问题
I want my Fraction
class to work as a float when it's being added to floats or integers so I can naturally perform operations with it, but it's only working when the Fraction
is the rightmost operand. Is there a way to make it work with the operands in any order or should I override another method that I haven't learned of?
Code (I guess variable names are pretty self-explanatory):
def __radd__(self,target):
if type(target) == int or type(target) == float:
return target + self.num/self.den
1 + Fraction(1,2)
returns 1.5
as it should but Fraction(1,2) + 1
raises:
Traceback (most recent call last):
File "/Users/mac/Desktop/programming/python/fraction.py", line 86, in <module>
print(my_fraction + 1)
File "/Users/mac/Desktop/programming/python/fraction.py", line 28, in __add__
new_den = self.den * target.den
AttributeError: 'int' object has no attribute 'den'
回答1:
The __radd__ special method only applies to when you do value + self
. If you want to handle self + value
, you need to overload the __add__ special method.

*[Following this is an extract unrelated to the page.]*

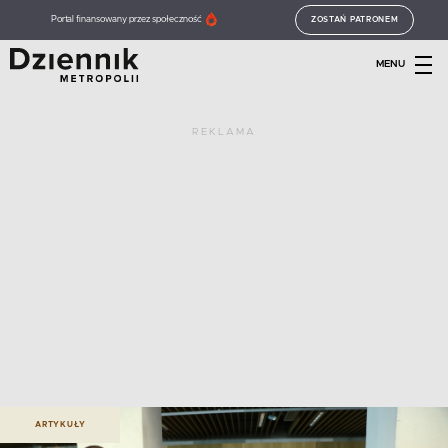
Portal finansowany przez społeczność
ZOSTAŃ PATRONEM
MENU
REKLAMA
ARTYKUŁY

Since they both do the same thing, you can just do:
def __add__(self, target):
if isinstance(target, (int, float)):
return target + self.num/self.den
__radd__ = __add__
An easy way to remember this is to treat the r
in __radd__
as standing for "right". So, you use __radd__
when your class is on the right of the +
operator.
Also, you'll notice that I used isinstance to do the typechecking. Aside from being cleaner, this way is preferred by most Python programmers and is explicitly advocated in PEP 0008.